Отправляются. Идут. Дошли до Гостиного двора, идут по той линии, которая вдоль Садовой, уж недалеко до угла Невского, — вот и лавка Рузанова.
— Маменька, я вам два слова скажу.
— Что с тобою, Верочка?
— До свиданья, маменька; не знаю, скоро ли; если не будете сердиться, до завтра.
— Что, Верочка? я что-то не разберу.
— До свиданья, маменька. Я теперь к мужу. Мы с Дмитрием Сергеичем третьего дня повенчались. — Поезжай в Караванную, извозчик.
— Четвертачок, сударыня.
— Хорошо, поезжай поскорее. Он к вам нынче вечером зайдет, маменька. А вы не сердитесь на меня, маменька.
Эти слова уж едва долетели до Марьи Алексевны.
— Да ты не в Караванную, я только так сказала, чтобы ты не думал долго, чтобы мне поскорее от этой дамы уехать. Налево, по Невскому. Мне гораздо дальше Караванной — на Васильевский Остров, в 5 линию, за Средним проспектом. Поезжай хорошенько, прибавлю.
— Ах, сударыня, обмануть меня изволили! Надо уж будет полтинничек положить.
— Если хорошо поедешь.
XXI
Свадьба устроилась не очень многосложным, хоть и не совсем обыкновенным образом.
Дня два после разговора о том, что они жених и невеста, Верочка радовалась близкому освобождению; на третий день уже вдвое несноснее прежнего стал казаться ей «подвал», как она выражалась, на четвертый день она уж поплакала, чего очень не любила, но поплакала немножко, на пятый побольше, на шестой уже не плакала, а только не могла заснуть от тоски.
Лопухов посмотрел, — когда произнес монолог «гм, гм», — посмотрел в другой раз, и произнес монолог «гм, гм! Да! гм!» Первым монологом он предположил что-то, только что именно предположил, сам не знал, а во втором монологе объяснил себе, какое именно в первом сделал предположение. «Не годится, показавши волю, оставлять человека в неволе», и после этого думал два часа: полтора часа по дороге от Семеновского моста на Выборгскую и полчаса на своей кушетке; первую четверть часа думал, не нахмуривая лба, остальные час и три четверти думал, нахмуривая лоб, по прошествии же двух часов ударил себя по лбу и, сказавши «хуже гоголевского почтмейстера, телятина!», — посмотрел на часы. — «10, еще можно» — и пошел с квартиры.
Первую четверть часа, не хмуря лба, он думал так: «все это вздор, зачем нужно кончать курс? И без диплома не пропаду, — да и не нужно его. Уроками, переводами достану не меньше, — пожалуй, больше, чем получал бы от своего докторства. Пустяки».

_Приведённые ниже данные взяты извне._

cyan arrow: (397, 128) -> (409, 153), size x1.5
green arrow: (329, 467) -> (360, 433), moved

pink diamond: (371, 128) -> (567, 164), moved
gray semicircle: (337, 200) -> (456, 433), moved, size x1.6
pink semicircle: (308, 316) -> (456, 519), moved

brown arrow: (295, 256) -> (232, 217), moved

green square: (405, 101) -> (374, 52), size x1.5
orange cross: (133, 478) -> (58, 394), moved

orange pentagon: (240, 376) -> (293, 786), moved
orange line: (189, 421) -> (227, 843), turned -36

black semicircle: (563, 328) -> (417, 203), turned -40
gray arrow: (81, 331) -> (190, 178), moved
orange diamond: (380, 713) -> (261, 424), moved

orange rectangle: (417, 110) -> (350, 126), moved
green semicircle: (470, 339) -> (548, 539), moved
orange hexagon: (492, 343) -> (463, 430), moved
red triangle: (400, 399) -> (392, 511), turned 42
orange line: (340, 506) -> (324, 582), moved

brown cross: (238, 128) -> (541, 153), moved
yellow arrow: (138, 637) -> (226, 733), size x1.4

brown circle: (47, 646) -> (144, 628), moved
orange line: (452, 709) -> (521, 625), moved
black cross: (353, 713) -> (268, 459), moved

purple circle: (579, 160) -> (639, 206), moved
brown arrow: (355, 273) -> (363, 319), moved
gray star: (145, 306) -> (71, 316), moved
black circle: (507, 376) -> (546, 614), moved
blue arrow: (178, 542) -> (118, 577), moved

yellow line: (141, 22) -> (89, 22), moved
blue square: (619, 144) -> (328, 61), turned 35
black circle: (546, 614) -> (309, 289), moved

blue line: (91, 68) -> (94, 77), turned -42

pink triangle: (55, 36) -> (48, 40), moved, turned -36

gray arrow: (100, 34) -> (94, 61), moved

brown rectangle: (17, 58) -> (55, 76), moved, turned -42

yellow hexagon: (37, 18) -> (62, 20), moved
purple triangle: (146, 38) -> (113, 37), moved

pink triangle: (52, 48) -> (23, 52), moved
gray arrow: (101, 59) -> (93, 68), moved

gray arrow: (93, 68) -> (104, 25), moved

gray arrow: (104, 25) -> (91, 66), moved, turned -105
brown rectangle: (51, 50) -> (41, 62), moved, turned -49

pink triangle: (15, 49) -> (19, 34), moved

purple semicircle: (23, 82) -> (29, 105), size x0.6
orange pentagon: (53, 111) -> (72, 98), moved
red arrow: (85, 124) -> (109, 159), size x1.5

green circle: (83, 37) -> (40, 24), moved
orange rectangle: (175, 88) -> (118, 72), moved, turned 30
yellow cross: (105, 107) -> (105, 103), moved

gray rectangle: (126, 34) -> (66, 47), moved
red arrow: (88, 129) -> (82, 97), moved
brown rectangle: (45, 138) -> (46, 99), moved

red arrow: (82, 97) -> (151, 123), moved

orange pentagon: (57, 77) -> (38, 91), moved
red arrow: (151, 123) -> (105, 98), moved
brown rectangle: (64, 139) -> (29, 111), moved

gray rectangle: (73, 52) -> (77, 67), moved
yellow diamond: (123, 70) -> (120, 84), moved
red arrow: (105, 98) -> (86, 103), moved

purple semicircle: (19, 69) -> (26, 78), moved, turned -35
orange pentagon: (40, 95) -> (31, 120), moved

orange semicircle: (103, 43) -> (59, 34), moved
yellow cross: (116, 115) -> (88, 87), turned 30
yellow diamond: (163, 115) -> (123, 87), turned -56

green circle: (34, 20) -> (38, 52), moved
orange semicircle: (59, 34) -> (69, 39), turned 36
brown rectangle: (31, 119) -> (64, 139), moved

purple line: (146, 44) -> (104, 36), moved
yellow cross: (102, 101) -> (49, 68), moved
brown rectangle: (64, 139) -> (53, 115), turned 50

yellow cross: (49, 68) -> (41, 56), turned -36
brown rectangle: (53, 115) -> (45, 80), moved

Стало быть, тут нечего было хмурить лба, — сказать правду; задача оказалась не головоломна отчасти и потому, что еще с прошлого урока предчувствовалось ему нечто вроде такого размышления. Это он понял теперь. А если бы ему напомнить размышление, начинавшееся на тему «жертва» и кончавшееся мыслями о нарядах, то можно бы его уличить, что предчувствовалось уж и с той самой поры нечто вроде этого обстоятельства, потому что иначе незачем было бы и являться тогда в нем мысли: «отказываюсь от ученой карьеры». Тогда ему представлялось, что не отказывается, а инстинкт уже говорил: «откажешься, отсрочки не будет». И если бы уличить Лопухова, как практического мыслителя, в тогдашней его неосновательности «не отказываюсь», он восторжествовал бы, как теоретик, и сказал бы: «вот вам новый пример, как эгоизм управляет нашими мыслями! — ведь я должен бы был видеть, но не видел, потому что хотелось видеть не то — и нашими поступками, потому что зачем же заставил девушку сидеть в подвале лишнюю неделю, когда следовало предвидеть и все устроить тогда же!»
Но ничего этого не вспомнилось и не подумалось ему, потому что надобно было нахмурить лоб и, нахмурив его, думать час и три четверти над словами: «кто повенчает?» — и все был один ответ: «никто не повенчает!» И вдруг вместо «никто не повенчает» — явилась у него в голове фамилия «Мерцалов»; тогда он ударил себя по лбу и выбранил справедливо: как было с самого же начала не вспомнить о Мецалове? А отчасти и несправедливо: ведь не привычно было думать о Мерцалове, как о человеке венчающем.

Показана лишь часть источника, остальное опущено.